Transparency International è un’organizzazione non governativa fondata nel 1993 per combattere la corruzione e i suoi effetti sulla società. Definisce il suo nemico, sommariamente, come «abuso di potere fiduciario per vantaggi privati». attiva in tutto il mondo con 90 filiali («chapter ») e si vale di alcuni strumenti conoscitivi e divulgativi come il barometro della corruzione, il manuale dell’anti- corruzione, l’indice dei pagatori di tangenti.
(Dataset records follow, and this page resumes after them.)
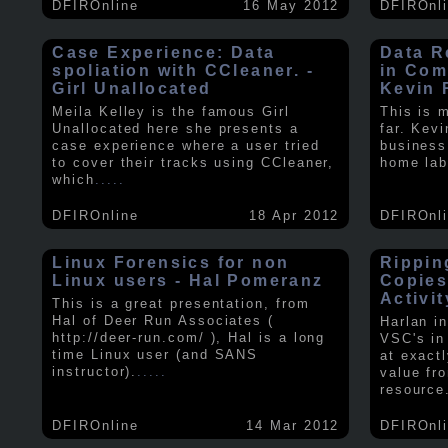
DFIROnline
16 May 2012
DFIROnl
Case Experience: Data
Data R
spoliation with CCleaner. -
in Com
Girl Unallocated
Kevin 
Meila Kelley is the famous Girl
This is 
Unallocated here she presents a
far. Kev
case experience where a user tried
business
to cover their tracks using CCleaner,
home lab
which
.....
DFIROnline
18 Apr 2012
DFIROnl
Linux Forensics for non
Rippin
Linux users - Hal Pomeranz
Copies
Activit
This is a great presentation, from
Hal of Deer Run Associates (
Harlan i
http://deer-run.com/ ), Hal is a long
VSC's in
time Linux user (and SANS
at exact
instructor).
.....
value fr
resource
DFIROnline
14 Mar 2012
DFIROnl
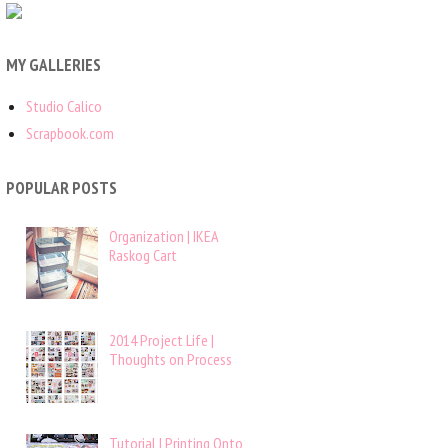
MY GALLERIES
Studio Calico
Scrapbook.com
POPULAR POSTS
Organization | IKEA
Raskog Cart
2014 Project Life |
Thoughts on Process
Tutorial | Printing Onto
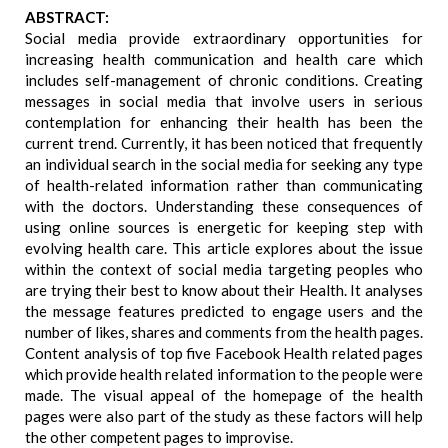
ABSTRACT:
Social media provide extraordinary opportunities for
increasing health communication and health care which
includes self-management of chronic conditions. Creating
messages in social media that involve users in serious
contemplation for enhancing their health has been the
current trend. Currently, it has been noticed that frequently
an individual search in the social media for seeking any type
of health-related information rather than communicating
with the doctors. Understanding these consequences of
using online sources is energetic for keeping step with
evolving health care. This article explores about the issue
within the context of social media targeting peoples who
are trying their best to know about their Health. It analyses
the message features predicted to engage users and the
number of likes, shares and comments from the health pages.
Content analysis of top five Facebook Health related pages
which provide health related information to the people were
made. The visual appeal of the homepage of the health
pages were also part of the study as these factors will help
the other competent pages to improvise.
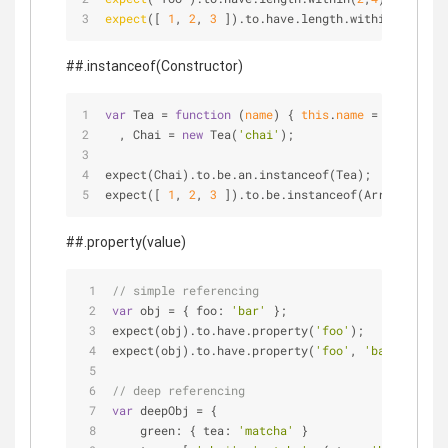
expect
([ 
1
, 
2
, 
3
 ]).to.have.length.within(
2
,
4
);
##.instanceof(Constructor)
var
 Tea 
=
function
 (
name
) 
{ 
this
.
name
=
 name; }
  , Chai 
=
new
 Tea(
'chai'
);
expect(Chai).to.be.an.instanceof(Tea);
expect([ 
1
, 
2
, 
3
 ]).to.be.instanceof(Array);
##.property(value)
// simple referencing
var
 obj 
=
 { foo: 
'bar'
 };
expect(obj).to.have.property(
'foo'
);
expect(obj).to.have.property(
'foo'
, 
'bar'
);
// deep referencing
var
 deepObj 
=
 {
    green: { tea: 
'matcha'
 }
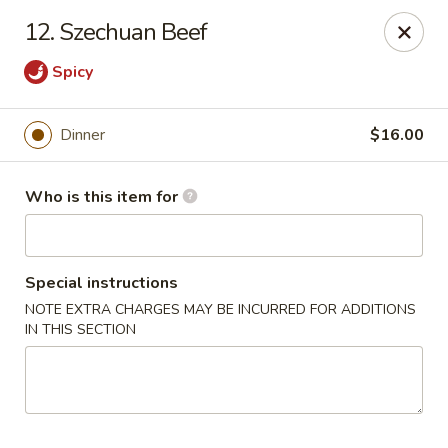
Dear customer, we
don't accept APPLE PAY
, please ensure to
12. Szechuan Beef
pay by card or cash, thank you!!
Spicy
Shogun - St Clair Shores
23195 Marter Rd, Suite 100 St Clair Shores, MI 48080
Dinner
$16.00
Pick up
Select Time
Who is this item for
Special instructions
NOTE EXTRA CHARGES MAY BE INCURRED FOR ADDITIONS
IN THIS SECTION
Shogun - St Clair Shores
Opens at 12:00PM
Closed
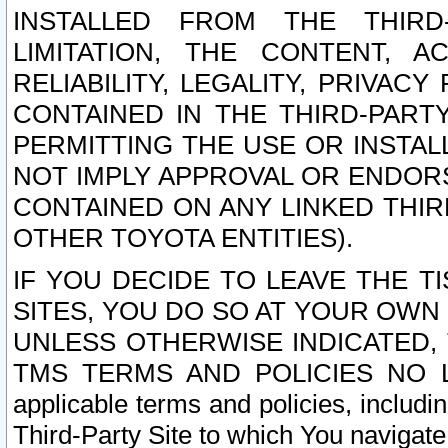
INSTALLED FROM THE THIRD-
LIMITATION, THE CONTENT, A
RELIABILITY, LEGALITY, PRIVAC
CONTAINED IN THE THIRD-PARTY
PERMITTING THE USE OR INSTAL
NOT IMPLY APPROVAL OR ENDOR
CONTAINED ON ANY LINKED THIR
OTHER TOYOTA ENTITIES).
IF YOU DECIDE TO LEAVE THE T
SITES, YOU DO SO AT YOUR OWN
UNLESS OTHERWISE INDICATED,
TMS TERMS AND POLICIES NO LO
applicable terms and policies, includi
Third-Party Site to which You navigate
Per farsi assistere nel suo lavoro ha costituito un Comitato consultivo di cui fanno parte quattro studiosi provenienti da istituzioni accademiche americane, tre da istituzioni francesi e tre provenienti rispettivamente da istituzioni della Germania, del Regno Unito e del Sudafrica. Insomma è una istituzione che fa il suo lavoro con serietà e gode di una forte notorietà internazionale.
Ma la graduatoria pubblicata ogni anno da Transparency International non è un indice della corruzione nel mondo: è un indice della «percezione» della corruzione. Se ho ben capito il metodo di lavoro, ogni filiale indirizza un questionario ad alcune persone e istituzioni del suo Paese e raccoglie in tal modo le opinioni, impressioni e sensazioni di un settore presumibilmente qualificato della società nazionale. Toccherà all’organizzazione centrale poi dare un quoziente alle singole voci dell’indagine e predisporre la graduatoria. Ma posso dirle, caro Gnisci, quali sono i fattori che hanno provocato la caduta della Gran Bretagna dall’ottavo posto nel 2007 al sedicesimo nel 2008 e al diciassettesimo nel 2009. Le ragioni sono due: gli scandali sulle tangenti che alcune industrie britanniche avrebbero pagato per ottenere contratti d’esportazione e quello più recente sui rimborsi spese chiesti e percepiti dai membri del Parlamento britannico. Il secondo scandalo è considerato corruzione perché, secondo la definizione di Transparency, è «abuso di potere fiduciario per vantaggi privati». Mi chiedo se fra le ragioni della mediocre quotazione dell’Italia nell’Indice di Transparency non vi siano anche i peccati della Casta.